After graduating in 1990, he worked for a year at Jasper Morrison’s studio before returning to Munich to open his own practice. With a unique style that combines formal rigour with subtle humor, he has designed products and furniture for companies including Authentics, Cappellini, Flos, Ittala, Larry, Magis, Moroso, and Muji, as well as Krups.
For the first 10 years of his career, he worked within a rationalist design language, but has since experimented with computer design software to create more fluid forms.
For the one series of furniture designed in 2003, he decided to create a deliberately strange form in die-cut aluminum, a new material for him and the manufacturer Magis.
He constructed Chair One “like a football — a collection of small, flat planes assembled at angles to create a three-dimensional form.”
When he was asked by Group SEB to design a new range of appliances for its Krups brand, he concluded that rather than adopting a radical approach to the design of practical everyday products like a coffee machine and sandwich maker, he should concentrate on refining and redefining them.
“We approach a product like a piece of architecture,” he observes, “where volume and shape are strongly determined by the arrangement of the inner technical components like ergonomics and specific features.”
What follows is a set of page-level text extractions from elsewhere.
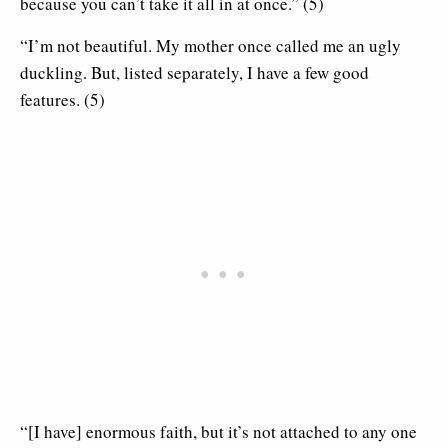
because you can’t take it all in at once.” (5)
“I’m not beautiful. My mother once called me an ugly
duckling. But, listed separately, I have a few good
features. (5)
“[I have] enormous faith, but it’s not attached to any one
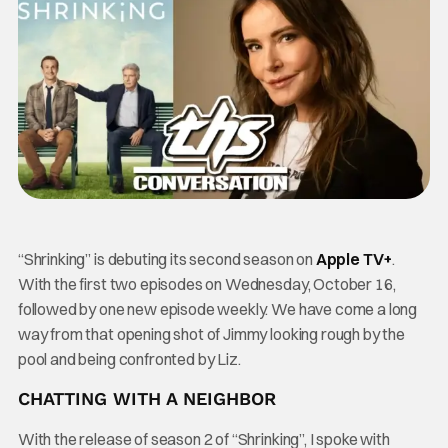
“Shrinking” is debuting its second season on
Apple TV+
.
With the first two episodes on Wednesday, October 16,
followed by one new episode weekly. We have come a long
way from that opening shot of Jimmy looking rough by the
pool and being confronted by Liz.
CHATTING WITH A NEIGHBOR
With the release of season 2 of “Shrinking”, I spoke with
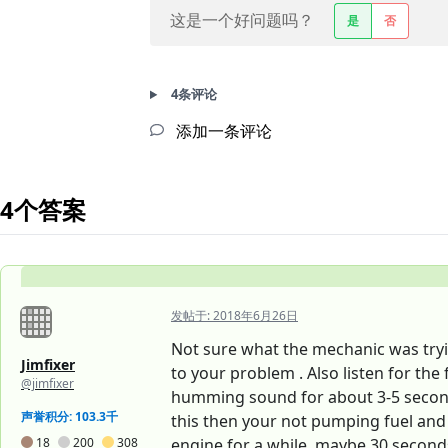
这是一个好问题吗？
是
否
4条评论
添加一条评论
4个答案
发帖于:
2018年6月26日
Not sure what the mechanic was trying
Jimfixer
to your problem . Also listen for th
@jimfixer
humming sound for about 3-5 seconds
声誉积分: 103.3千
this then your not pumping fuel and 
18
200
308
engine for a while, maybe 30 seconds of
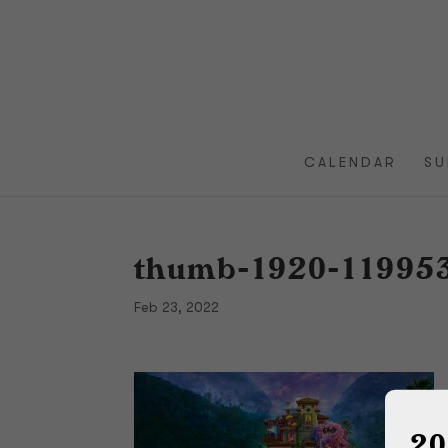
CALENDAR
SU
thumb-1920-11995
Feb 23, 2022
20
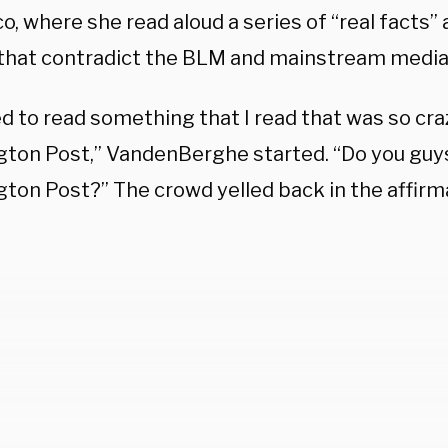
o, where she read aloud a series of “real facts”
s that contradict the BLM and mainstream media 
ed to read something that I read that was so cr
ton Post,” VandenBerghe started. “Do you guys
ton Post?” The crowd yelled back in the affirma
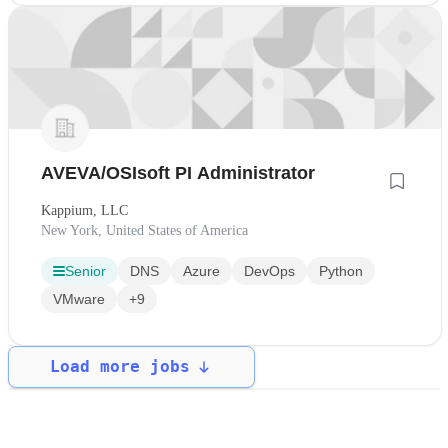
AVEVA/OSIsoft PI Administrator
Kappium, LLC
New York, United States of America
Senior
DNS
Azure
DevOps
Python
VMware
+9
Load more jobs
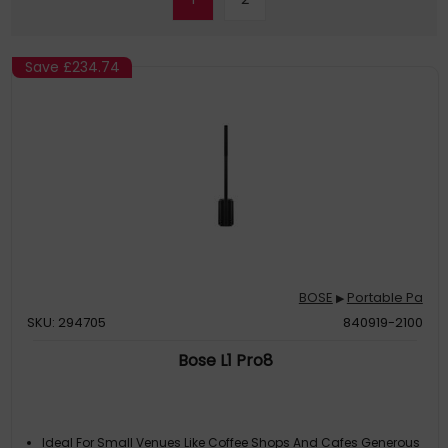
Save
£234.74
BOSE
Portable Pa
▶
SKU: 294705
840919-2100
Bose L1 Pro8
Ideal For Small Venues Like Coffee Shops And Cafes Generous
In 1995, he produced a series of metal stands and tables for SCP, and in 1996 began a collaboration with Authentics, the German home products manufacturer for which he designed a series of plastic products.
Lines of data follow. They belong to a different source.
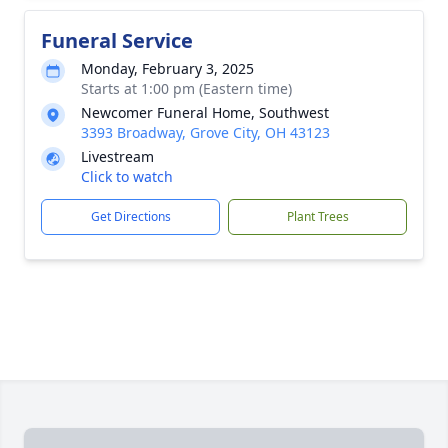
Funeral Service
Monday, February 3, 2025
Starts at 1:00 pm (Eastern time)
Newcomer Funeral Home, Southwest
3393 Broadway, Grove City, OH 43123
Livestream
Click to watch
Get Directions
Plant Trees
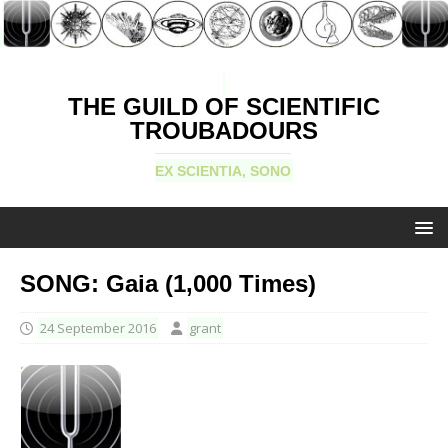
THE GUILD OF SCIENTIFIC
TROUBADOURS
EX SCIENTIA, SONO
SONG: Gaia (1,000 Times)
24 September 2016
grant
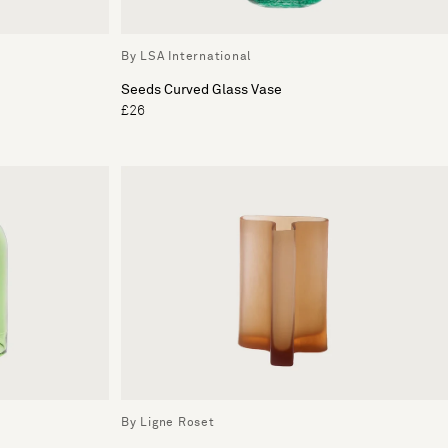
By LSA International
Seeds Curved Glass Vase
£26
By Ligne Roset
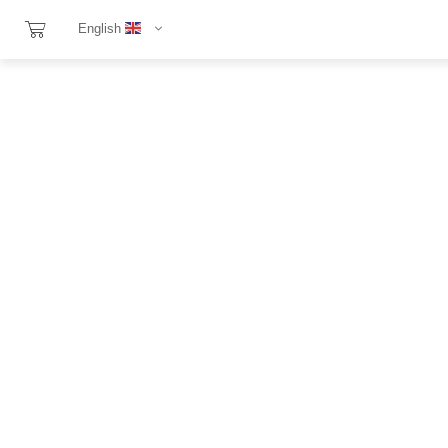
English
In 1998, he completed the design of the iconic Mayday lamp for Flos, for whom he also developed the Hertz halogen light in 2000. He also designed a series of porcelain objects for Nymphenburg and Gallware for Ittala in 1999; designed the One series of furniture for Magis in 2003; and unveiled the first of his kitchen appliances for Durps as the start of a long-term project for the brand.
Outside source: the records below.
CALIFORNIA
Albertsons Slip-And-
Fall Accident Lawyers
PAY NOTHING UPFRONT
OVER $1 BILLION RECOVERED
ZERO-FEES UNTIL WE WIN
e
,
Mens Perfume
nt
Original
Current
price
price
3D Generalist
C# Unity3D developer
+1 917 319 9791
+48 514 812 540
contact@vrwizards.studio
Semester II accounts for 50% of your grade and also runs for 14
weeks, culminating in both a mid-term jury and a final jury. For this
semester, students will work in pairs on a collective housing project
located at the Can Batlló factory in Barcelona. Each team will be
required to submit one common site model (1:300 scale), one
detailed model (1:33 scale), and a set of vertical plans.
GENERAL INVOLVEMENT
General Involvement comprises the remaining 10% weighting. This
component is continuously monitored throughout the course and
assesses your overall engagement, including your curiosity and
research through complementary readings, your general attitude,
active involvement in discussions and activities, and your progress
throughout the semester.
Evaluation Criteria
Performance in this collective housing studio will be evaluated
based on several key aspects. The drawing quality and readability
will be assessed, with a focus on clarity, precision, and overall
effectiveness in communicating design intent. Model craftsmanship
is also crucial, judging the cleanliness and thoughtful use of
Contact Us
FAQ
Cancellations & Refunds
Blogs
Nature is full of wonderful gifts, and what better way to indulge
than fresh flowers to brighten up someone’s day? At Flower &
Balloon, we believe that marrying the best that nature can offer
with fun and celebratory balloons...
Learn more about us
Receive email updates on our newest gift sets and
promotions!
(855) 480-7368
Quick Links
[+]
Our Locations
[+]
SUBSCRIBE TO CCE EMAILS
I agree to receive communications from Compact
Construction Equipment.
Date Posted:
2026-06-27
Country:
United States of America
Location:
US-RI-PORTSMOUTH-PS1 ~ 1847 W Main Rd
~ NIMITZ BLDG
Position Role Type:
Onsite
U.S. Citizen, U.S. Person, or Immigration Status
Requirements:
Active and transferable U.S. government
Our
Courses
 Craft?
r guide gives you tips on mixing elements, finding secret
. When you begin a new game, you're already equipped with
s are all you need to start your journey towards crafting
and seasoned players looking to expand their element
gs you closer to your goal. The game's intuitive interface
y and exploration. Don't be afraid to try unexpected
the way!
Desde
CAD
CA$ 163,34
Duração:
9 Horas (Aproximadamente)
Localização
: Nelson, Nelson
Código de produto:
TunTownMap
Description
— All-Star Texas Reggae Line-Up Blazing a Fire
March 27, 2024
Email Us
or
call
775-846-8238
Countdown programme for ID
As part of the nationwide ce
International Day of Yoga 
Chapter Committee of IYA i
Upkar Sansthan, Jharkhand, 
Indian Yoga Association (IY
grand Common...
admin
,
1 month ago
Each of his products is characterized by his careful research into the history of design and architecture and his passion for technology and materials. Known for pared-down pieces, he is often called a minimalist, but he himself prefers to speak of simplicity.
Many of his products have achieved international design awards — his Mayday Lamp won the Compasso d’Oro in 2001, while his Table B for BD Barcelona has been awarded a Silver Delta Award by ADI FAD, the most prestigious Spanish design association.
He has been awarded as an honorary designer for Industry by the Royal Society for the Encouragement of the Arts, Manufacturers and Commerce in 2008, and was named as the Furniture Designer of the Year in 2010 by the prestigious Wallpaper magazine. In February of the same year, his 360 Chair and 360 Stool were selected into the permanent collection of the Museum of Modern Art in New York.